A-t-on vraiment besoin de la liturgie quand on mène une vie de prière personnelle ? La liturgie nous fait en effet entrer dans une forme ritualisée et codifiée qui pourrait rapidement nous sembler enfermante. Pourtant, l'étymologie du mot nous réoriente : le terme vient du grec signifiant « l'action du peuple ». Ainsi, là où nous voudrions glisser notre subjectivité, la liturgie nous incite à en casser la carapace et à passer et penser au collectif, à parler en « nous ».

Il est certain que nous sommes toujours des personnes qui prient les unes avec les autres et qui n'en restent parfois qu'à prier les unes à côté des autres, en oubliant que nous sommes là pour faire corps. Le rituel nous aide pourtant à faire un pas de plus vers l'autre, comme une grammaire esquissant un langage pour grandir en vie fraternelle : en effet, si nous nous focalisons sur la messe, par exemple, le pronom « je » en est quasiment absent ! Nous ne parlons à la première personne qu'à deux moments. Il s'agit de deux actes qui engagent profondément notre intimité avec Dieu et où nous ne saurions engager notre voisin : le « Je confesse à Dieu » et le « Je crois en Dieu ». En réalité, nous disons « je » une troisième et dernière fois mais en joignant notre voix à celle du centurion biblique : « Seigneur, je ne suis pas digne de te recevoir », ce qui nous replace dans le flot des croyants nous ayant précédés.

Sommes-nous pour autant dépossédés de ce qui nous habite ? Ce n'est pas exactement cela : tout d'abord, j'arrive en portant le poids de ma semaine, ce qui me fait vivre, et nous allons le porter ensemble, en nous laissant façonner par la parole de Dieu puis en présentant nos vies dans la prière universelle, comme dans la présentation des offrandes. De plus, comme nombre de liturgistes le soulignent, la liturgie est aussi là pour nous donner les mots qui expriment, avec une forme de pudeur, ce qui nous habite : nos plus grandes joies comme nos plus grandes détresses. Nous n'oserions pas prononcer de nous-mêmes certains mots de la liturgie s'ils ne nous étaient pas donnés. En outre, si tout le reste de la messe est en « nous », cela vaut certainement la peine d'y prêter attention ! Ainsi, je ne suis pas là seulement pour moi mais bien pour entrer dans une dynamique qui me dépasse où je suis appelée à aimer et à me reconnaître frère ou sœur de ceux qui m'entourent, enfant d'un même père que nous osons prier comme « nôtre ».

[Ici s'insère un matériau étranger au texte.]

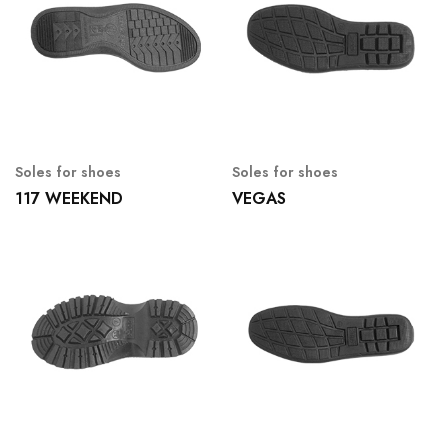
Soles for shoes
Soles for shoes
117 WEEKEND
VEGAS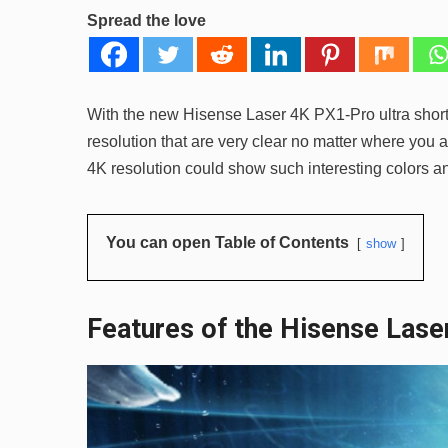
Spread the love
With the new Hisense Laser 4K PX1-Pro ultra short t
resolution that are very clear no matter where you 
4K resolution could show such interesting colors an
You can open Table of Contents
show
Features of the Hisense Las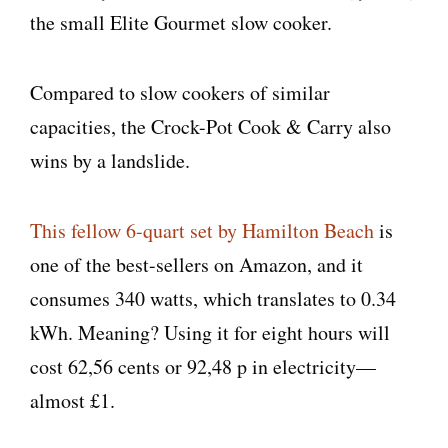
the small Elite Gourmet slow cooker.
Compared to slow cookers of similar
capacities, the Crock-Pot Cook & Carry also
wins by a landslide.
This fellow 6-quart set by Hamilton Beach
is
one of the best-sellers on Amazon, and it
consumes 340 watts, which translates to 0.34
kWh. Meaning? Using it for eight hours will
cost 62,56 cents or 92,48 p in electricity—
almost £1.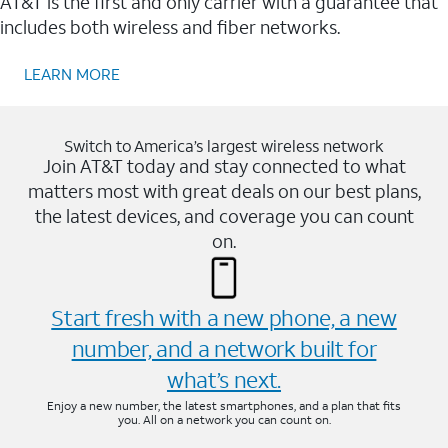
AT&T is the first and only carrier with a guarantee that
includes both wireless and fiber networks.
LEARN MORE
Switch to America’s largest wireless network
Join AT&T today and stay connected to what
matters most with great deals on our best plans,
the latest devices, and coverage you can count
on.
Start fresh with a new phone, a new
number, and a network built for
what’s next.
Enjoy a new number, the latest smartphones, and a plan that fits
you. All on a network you can count on.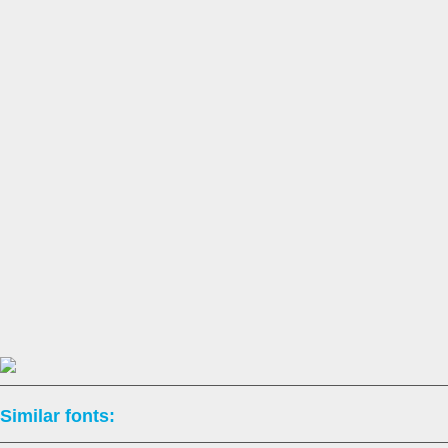
Similar fonts: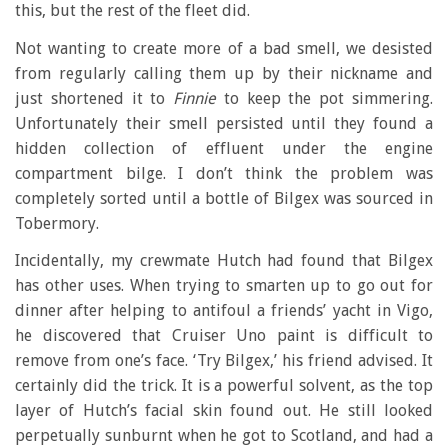
this, but the rest of the fleet did.
Not wanting to create more of a bad smell, we desisted
from regularly calling them up by their nickname and
just shortened it to
Finnie
to keep the pot simmering.
Unfortunately their smell persisted until they found a
hidden collection of effluent under the engine
compartment bilge. I don’t think the problem was
completely sorted until a bottle of Bilgex was sourced in
Tobermory.
Incidentally, my crewmate Hutch had found that Bilgex
has other uses. When trying to smarten up to go out for
dinner after helping to antifoul a friends’ yacht in Vigo,
he discovered that Cruiser Uno paint is difficult to
remove from one’s face. ‘Try Bilgex,’ his friend advised. It
certainly did the trick. It is a powerful solvent, as the top
layer of Hutch’s facial skin found out. He still looked
perpetually sunburnt when he got to Scotland, and had a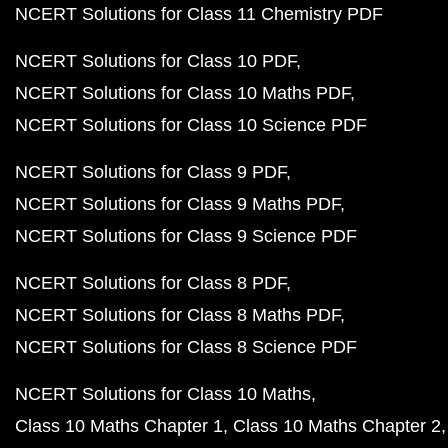
NCERT Solutions for Class 11 Chemistry PDF
NCERT Solutions for Class 10 PDF
NCERT Solutions for Class 10 Maths PDF
NCERT Solutions for Class 10 Science PDF
NCERT Solutions for Class 9 PDF
NCERT Solutions for Class 9 Maths PDF
NCERT Solutions for Class 9 Science PDF
NCERT Solutions for Class 8 PDF
NCERT Solutions for Class 8 Maths PDF
NCERT Solutions for Class 8 Science PDF
NCERT Solutions for Class 10 Maths
Class 10 Maths Chapter 1
Class 10 Maths Chapter 2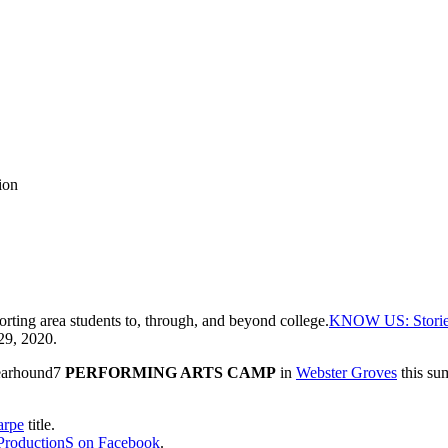
ion
rting area students to, through, and beyond college.
KNOW US: Stories 
29, 2020.
 Bearhound7
PERFORMING ARTS CAMP
in
Webster Groves
this su
arpe
title.
roductionS
on Facebook
.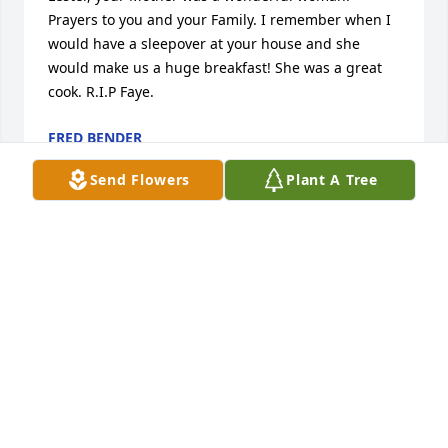
Prayers to you and your Family. I remember when I 
would have a sleepover at your house and she 
would make us a huge breakfast! She was a great 
cook. R.I.P Faye.
FRED BENDER
Aug 04, 2023
Send Flowers
Plant A Tree
Faye was a treasure!!  I will miss her hugs and the 
way she made a person feel very special!  “well 
done good and faithful servant!”
CRYSTAL BUNTING
Aug 03, 2023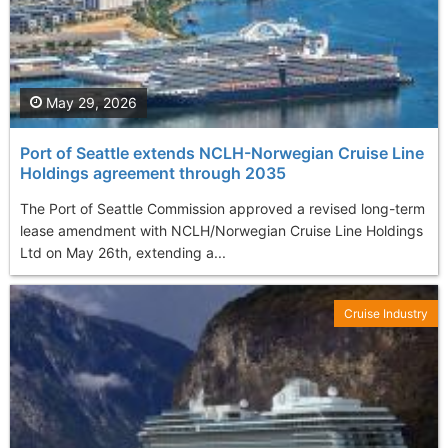
May 29, 2026
Port of Seattle extends NCLH-Norwegian Cruise Line
Holdings agreement through 2035
The Port of Seattle Commission approved a revised long-term
lease amendment with NCLH/Norwegian Cruise Line Holdings
Ltd on May 26th, extending a...
Cruise Industry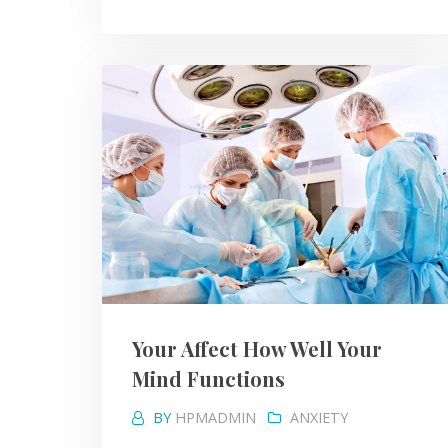
Your Affect How Well Your
Mind Functions
BY
HPMADMIN
ANXIETY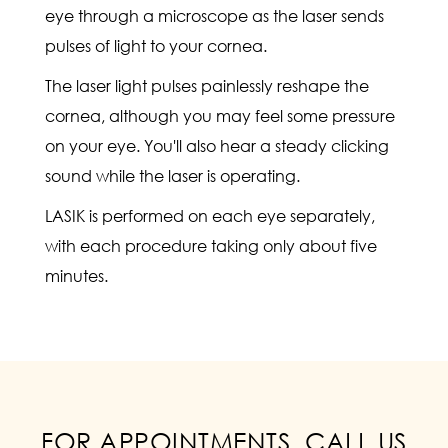
eye through a microscope as the laser sends
pulses of light to your cornea.
The laser light pulses painlessly reshape the
cornea, although you may feel some pressure
on your eye. You'll also hear a steady clicking
sound while the laser is operating.
LASIK is performed on each eye separately,
with each procedure taking only about five
minutes.
FOR APPOINTMENTS, CALL US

En réalité, la liturgie est foncièrement dialogale. Elle réalise dans nos mots humains ce grand dialogue entre nos vies et l'Autre qu'est Dieu. C'est pour cela aussi qu'elle se déroule comme dans un orchestre où chacun a sa partition à jouer, tant les ministres que toute l'assemblée. Dans cet orchestre joue continuellement la voix de Celui qui nous rassemble. Ainsi, quand le diacre dit : « Acclamons la parole de Dieu », nous faisons bien réponse à un « tu » : « Louange à toi, Seigneur Jésus », nous exclamons-nous. Nous reconnaissons sa présence au milieu de nous, tant dans sa manière de nous « ouvrir les Écritures » et de nous « partager le pain » que dans les silences qui ponctuent le dialogue liturgique. Pour Dieu, nous oscillons en effet entre le « il » et le « tu » : Il est celui dont nous parlons mais aussi celui à qui nous parlons, comme les disciples d'Emmaüs. Peut-être alors qu'au-delà des premières apparences, la liturgie n'est pas rigidité, tout comme elle n'a pas à être la propriété du clergé, d'une personne ou d'une tendance. Sans doute que, habitée et célébrée ensemble, elle devient bien un exercice d'assouplissement de nos raideurs individualistes pour grandir en communion, dans une vie de disciple.